Think about buying food for an entire hive of bees! That is what the older female workers do!
They are the field bees that we see in the spring and summer collecting pollen and nectar from flowers.
Nectar is the liquid that will be turned into honey back at the hive. These bees may go far from the hive each day just to collect nectar! Indeed, they are “busy bees“!
They are perfect for the job, sucking up the sweet floral nectar with their long tongues, like drinking straws.
Also, they have two stomachs, one of which is a honey stomach that functions like the grocery bags we carry home from the store and stores the nectar. It can take over a thousand flowers to fill the honey stomach.
The field bees return to the hive once their honey stomach is full, , at which point they spit out nectar into the mouths of the younger female house bees.
The house bees munch on the nectar for about half an hour, chewing it like gum and breaking it down with special chemicals, making it easier for the bees to eat.

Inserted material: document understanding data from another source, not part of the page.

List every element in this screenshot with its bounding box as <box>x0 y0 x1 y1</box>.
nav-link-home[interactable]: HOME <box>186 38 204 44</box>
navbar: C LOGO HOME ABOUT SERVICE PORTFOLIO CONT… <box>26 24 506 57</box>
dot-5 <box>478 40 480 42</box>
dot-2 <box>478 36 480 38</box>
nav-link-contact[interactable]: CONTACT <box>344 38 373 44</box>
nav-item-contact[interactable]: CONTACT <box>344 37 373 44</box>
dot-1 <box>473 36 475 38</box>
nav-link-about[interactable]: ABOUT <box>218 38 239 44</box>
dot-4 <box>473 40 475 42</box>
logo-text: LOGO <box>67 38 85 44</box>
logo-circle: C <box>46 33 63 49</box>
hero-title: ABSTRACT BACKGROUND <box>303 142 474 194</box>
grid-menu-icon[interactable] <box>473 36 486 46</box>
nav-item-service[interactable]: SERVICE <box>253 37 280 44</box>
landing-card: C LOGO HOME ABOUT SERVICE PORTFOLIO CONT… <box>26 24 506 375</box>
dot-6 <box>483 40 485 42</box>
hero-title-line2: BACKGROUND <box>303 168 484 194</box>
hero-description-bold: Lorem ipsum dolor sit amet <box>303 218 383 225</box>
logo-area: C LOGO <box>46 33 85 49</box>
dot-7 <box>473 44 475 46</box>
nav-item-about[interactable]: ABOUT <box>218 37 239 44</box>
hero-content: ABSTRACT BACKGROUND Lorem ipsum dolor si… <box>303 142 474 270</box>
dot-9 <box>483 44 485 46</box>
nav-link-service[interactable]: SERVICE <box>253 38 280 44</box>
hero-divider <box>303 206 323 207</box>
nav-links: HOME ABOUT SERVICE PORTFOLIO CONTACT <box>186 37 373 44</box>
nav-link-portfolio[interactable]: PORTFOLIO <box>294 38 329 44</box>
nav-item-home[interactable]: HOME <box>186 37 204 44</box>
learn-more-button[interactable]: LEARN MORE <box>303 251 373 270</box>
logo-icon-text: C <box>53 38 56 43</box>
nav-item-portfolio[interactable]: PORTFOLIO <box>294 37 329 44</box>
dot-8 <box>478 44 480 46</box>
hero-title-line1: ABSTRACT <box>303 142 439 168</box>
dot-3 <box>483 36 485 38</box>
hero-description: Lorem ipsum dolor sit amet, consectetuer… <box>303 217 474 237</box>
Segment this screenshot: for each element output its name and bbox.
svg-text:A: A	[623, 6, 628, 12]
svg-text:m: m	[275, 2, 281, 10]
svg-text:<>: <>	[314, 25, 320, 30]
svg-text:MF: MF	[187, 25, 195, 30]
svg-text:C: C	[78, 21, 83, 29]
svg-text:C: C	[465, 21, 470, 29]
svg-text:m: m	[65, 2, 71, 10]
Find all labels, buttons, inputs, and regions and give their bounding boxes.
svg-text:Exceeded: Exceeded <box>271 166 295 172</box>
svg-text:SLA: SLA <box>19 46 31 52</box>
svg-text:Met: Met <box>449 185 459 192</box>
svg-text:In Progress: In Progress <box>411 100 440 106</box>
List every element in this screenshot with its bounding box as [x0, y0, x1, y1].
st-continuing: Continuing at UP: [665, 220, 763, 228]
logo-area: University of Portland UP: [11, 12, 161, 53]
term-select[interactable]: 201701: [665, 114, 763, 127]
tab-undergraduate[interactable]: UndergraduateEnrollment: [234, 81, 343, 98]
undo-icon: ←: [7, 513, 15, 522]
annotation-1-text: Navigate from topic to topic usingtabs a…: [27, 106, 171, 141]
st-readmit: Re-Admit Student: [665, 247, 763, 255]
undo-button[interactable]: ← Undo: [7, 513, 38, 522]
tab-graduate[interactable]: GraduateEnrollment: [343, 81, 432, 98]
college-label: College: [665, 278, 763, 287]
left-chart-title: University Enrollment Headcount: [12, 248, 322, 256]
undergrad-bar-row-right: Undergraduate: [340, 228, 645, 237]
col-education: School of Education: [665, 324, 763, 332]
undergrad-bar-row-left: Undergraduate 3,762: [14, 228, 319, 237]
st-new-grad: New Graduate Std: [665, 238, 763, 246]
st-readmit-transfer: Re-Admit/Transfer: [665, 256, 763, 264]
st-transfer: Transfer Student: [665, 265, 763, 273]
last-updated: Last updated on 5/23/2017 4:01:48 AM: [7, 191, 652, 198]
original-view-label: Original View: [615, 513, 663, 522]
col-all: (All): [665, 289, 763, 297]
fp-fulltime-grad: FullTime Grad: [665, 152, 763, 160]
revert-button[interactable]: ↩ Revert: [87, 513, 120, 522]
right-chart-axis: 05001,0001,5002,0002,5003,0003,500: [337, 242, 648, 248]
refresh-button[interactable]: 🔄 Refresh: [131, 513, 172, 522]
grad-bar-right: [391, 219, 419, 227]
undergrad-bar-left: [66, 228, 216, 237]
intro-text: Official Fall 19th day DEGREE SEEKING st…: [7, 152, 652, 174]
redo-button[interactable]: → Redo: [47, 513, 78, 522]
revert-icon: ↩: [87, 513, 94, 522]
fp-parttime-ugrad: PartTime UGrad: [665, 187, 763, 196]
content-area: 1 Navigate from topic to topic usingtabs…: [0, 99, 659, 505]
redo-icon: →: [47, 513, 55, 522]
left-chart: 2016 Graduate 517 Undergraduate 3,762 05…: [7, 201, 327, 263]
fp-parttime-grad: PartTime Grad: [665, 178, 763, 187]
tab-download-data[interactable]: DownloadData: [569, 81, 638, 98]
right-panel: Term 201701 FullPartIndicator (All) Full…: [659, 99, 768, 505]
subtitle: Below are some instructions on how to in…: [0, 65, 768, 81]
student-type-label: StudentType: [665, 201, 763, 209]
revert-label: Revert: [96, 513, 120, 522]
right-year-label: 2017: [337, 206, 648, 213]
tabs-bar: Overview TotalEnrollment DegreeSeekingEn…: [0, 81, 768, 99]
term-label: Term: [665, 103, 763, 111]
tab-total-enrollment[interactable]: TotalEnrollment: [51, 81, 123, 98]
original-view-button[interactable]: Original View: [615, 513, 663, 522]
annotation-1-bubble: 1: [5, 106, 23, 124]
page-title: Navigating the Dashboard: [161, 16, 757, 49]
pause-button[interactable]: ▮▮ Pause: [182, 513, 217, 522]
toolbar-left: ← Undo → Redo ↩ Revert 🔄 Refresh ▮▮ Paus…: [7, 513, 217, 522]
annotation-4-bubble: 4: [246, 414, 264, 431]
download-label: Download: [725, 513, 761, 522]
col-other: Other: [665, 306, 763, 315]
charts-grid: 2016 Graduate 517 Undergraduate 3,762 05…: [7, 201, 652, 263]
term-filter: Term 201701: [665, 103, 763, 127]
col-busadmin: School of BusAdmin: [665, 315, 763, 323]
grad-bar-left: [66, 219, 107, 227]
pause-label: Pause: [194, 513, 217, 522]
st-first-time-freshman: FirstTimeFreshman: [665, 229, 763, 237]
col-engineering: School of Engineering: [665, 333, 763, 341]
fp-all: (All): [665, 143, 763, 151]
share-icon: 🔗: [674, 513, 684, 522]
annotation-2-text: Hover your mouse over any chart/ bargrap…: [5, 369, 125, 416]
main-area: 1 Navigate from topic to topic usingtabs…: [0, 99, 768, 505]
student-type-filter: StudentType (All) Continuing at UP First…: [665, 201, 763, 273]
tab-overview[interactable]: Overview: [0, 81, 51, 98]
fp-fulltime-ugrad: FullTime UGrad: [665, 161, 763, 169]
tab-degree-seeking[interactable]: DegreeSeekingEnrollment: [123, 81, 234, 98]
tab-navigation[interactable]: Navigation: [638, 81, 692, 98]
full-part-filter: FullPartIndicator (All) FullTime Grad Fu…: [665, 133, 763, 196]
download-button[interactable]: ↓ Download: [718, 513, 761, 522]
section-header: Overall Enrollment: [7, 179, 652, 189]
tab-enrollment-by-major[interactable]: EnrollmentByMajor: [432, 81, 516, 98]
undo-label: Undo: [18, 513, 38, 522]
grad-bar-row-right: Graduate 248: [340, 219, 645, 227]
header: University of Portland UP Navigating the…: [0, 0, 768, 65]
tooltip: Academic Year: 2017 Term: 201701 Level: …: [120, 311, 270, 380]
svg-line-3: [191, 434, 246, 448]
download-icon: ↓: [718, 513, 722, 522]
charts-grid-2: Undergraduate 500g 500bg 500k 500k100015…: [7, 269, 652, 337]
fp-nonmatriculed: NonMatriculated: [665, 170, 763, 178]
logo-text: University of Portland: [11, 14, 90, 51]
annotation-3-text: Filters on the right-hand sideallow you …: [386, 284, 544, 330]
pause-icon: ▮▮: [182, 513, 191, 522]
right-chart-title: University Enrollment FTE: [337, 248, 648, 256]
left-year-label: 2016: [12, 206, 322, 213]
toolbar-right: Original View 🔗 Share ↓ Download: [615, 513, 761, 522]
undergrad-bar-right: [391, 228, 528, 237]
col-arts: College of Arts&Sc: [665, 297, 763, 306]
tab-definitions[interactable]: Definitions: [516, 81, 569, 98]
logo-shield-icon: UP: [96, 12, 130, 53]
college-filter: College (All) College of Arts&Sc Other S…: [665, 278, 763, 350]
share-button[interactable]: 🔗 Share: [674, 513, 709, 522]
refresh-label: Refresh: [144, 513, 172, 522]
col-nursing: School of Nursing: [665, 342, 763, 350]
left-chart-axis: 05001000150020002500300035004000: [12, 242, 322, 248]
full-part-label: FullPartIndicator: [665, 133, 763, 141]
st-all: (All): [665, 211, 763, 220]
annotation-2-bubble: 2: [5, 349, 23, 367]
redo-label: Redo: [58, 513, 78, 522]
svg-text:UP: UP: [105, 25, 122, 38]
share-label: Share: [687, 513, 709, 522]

Then, they deposit the chewed nectar in the wax tubes, called cells, that make up the honeycomb. The honeycomb forms the inside of the hive, like a food pantry.
The water in the nectar dries while it sits in the honeycomb cells, and the nectar gets thicker, becoming honey. The bees will cover each honeycomb cell with a wax cap once the honey has reached the ideal thickness. By doing this, the honey will stay fresh until they are ready to eat it.
Why Do Honeybees Make Honey?
Although humans love honey just as much as honeybees do, honey is actually made by bees for the colony to eat. One colony of bees can consume 120–200 pounds of honey yearly, and they need to make and store enough of it to get them through the winter when there isn’t enough nectar to eat.
Why do bees make honey, then store it? Why don’t they simply eat it as they go along?
Well imagine this. You’re stuck in your home, and the weather is so bad, that you’re unable to go out and get food, and even if you could go out for food, there wouldn’t be much around anyway!
That’s what it’s like for honey bees in winter. Whilst they may be able to forage on a dry, cold day, it’s unlikely there will be many flowers for them to forage on.